DESCRIPTION (provided by applicant): The genetic stability of an organism depends on the accurate partition of sister chromatids into two daughter cells during mitosis, which in turn requires the maintenance of the physical linkage (cohesion) between sister chromatids until their bipolar attachment to the mitotic spindle. Removal of cohesin (the protein complex that maintains sister chromatid cohesion) from chromosomes then leads to sister chromatid separation. In vertebrate cells, removal of cohesin occurs in two steps. At prophase, most of cohesin along the chromosome arms is removed through Polo-like kinase (Plk1)/Aurora B-dependent phosphorylation of cohesin. At metaphase, the residual centromeric pool of cohesin is cleaved by separase to allow sister chromatid separation. The long-term goal of my lab is to understand the molecular mechanism of chromosome segregation in mammalian cells. In this proposal, we will address an interesting puzzle in this area: how is the centromeric cohesin shielded from the actions of Plk1 /Aurora B in prophase? We have recently provided evidence to suggest that the spindle checkpoint kinase Bub1 targets and the Sgo1 centromeric protein and protein phosphatase 2A (PP2A) to centromeres where they counteract the phosphorylation of cohesin by Plk1 and other mitotic kinases. In Specific Aims 1 and 2, we will further delineate the mechanisms by which Bub1, Sgo1, and PP2A collaborate to protect centromeric cohesion. On the other hand, our results also point to a PP2A-independent role of Sgo1. Indeed, we have made two novel and related findings in the past year. Sgo1 directly interacts with an RNA-binding protein complex called ILF2-ILF3 (interleukin enhancer binding factors 2 and 3). Sgo1 itself binds to RNA in vitro. Experiments are planned in Aims 3 and 4 to establish the in vivo relevance of these findings. Premature loss of centromeric sister chromatid cohesion leads to chromosome missegregation and abnormal numbers of chromosomes in daughter cells (aneuploidy), which contributes to cancer formation and birth defects. The proposed research will shed light on the mechanism of chromosome segregation and may in turn lead to better understanding and prevention of chromosomal instability and aneuploidy in human cancers and birth defects, such as Down Syndrome.

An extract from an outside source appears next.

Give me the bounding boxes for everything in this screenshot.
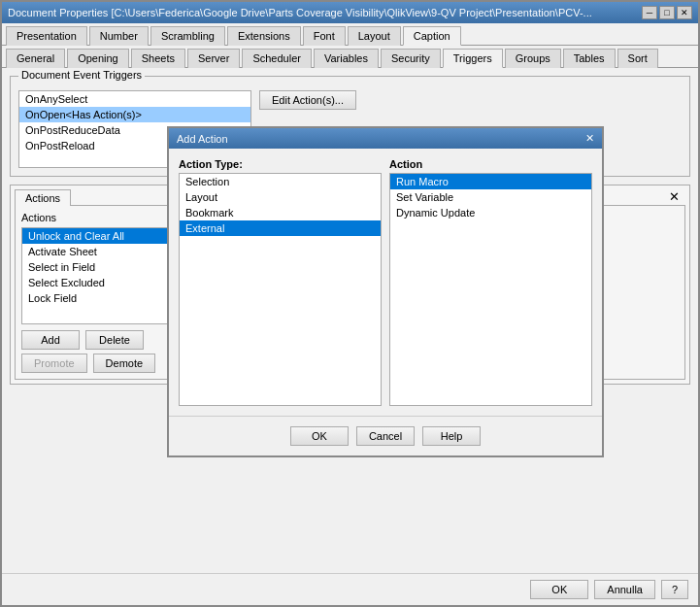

描述(申请人提供)：生物体的遗传稳定性依赖于在有丝分裂过程中姐妹染色单体准确地划分为两个子细胞，这反过来又要求姐妹染色单体之间保持物理联系(凝聚力)，直到它们的两极附着在有丝分裂纺锤体上。从染色体中去除粘附素(维持姐妹染色单体凝聚力的蛋白质复合体)，然后导致姐妹染色单体分离。在脊椎动物细胞中，粘附素的去除分两步进行。在前期，大部分沿染色体臂的粘附素通过依赖于Polo-like Kinase(Plk1)/Aurora B的粘附素的磷酸化而被去除。中期，残留的着丝粒粘附素池被分离酶切割，允许姐妹染色单体分离。我的实验室的长期目标是了解哺乳动物细胞中染色体分离的分子机制。在这个提案中，我们将解决这一领域的一个有趣的谜题：着丝粒粘附素是如何在前期保护Plk1/Aurora B的作用的？我们最近提供的证据表明，纺锤体检查点激酶Bub1和Sgo1着丝粒蛋白和蛋白磷酸酶2A(PP2A)靶向着丝粒，在着丝粒上它们抵消了Plk1和其他有丝分裂酶对粘附素的磷酸化。在具体的目标1和2中，我们将进一步描述Bub1、Sgo1和PP2A合作保护着丝粒凝聚力的机制。另一方面，我们的结果也表明Sgo1的作用不依赖于PP2A。事实上，在过去的一年里，我们取得了两个新的和相关的发现。Sgo1直接与名为ILF2-ILF3(白细胞介素2和3)的RNA结合蛋白复合体相互作用。在体外，Sgo1本身可以与RNA结合。AIMS 3和AIMS 4计划进行实验，以确定这些发现的体内相关性。着丝粒姐妹染色单体凝聚力的过早丧失会导致染色体错误分离和子代细胞中染色体数量的异常(非整倍体)，从而导致癌症形成和出生缺陷。这项拟议的研究将阐明染色体分离的机制，并反过来可能导致更好地理解和预防人类癌症和出生缺陷(如唐氏综合症)中的染色体不稳定性和非整倍体。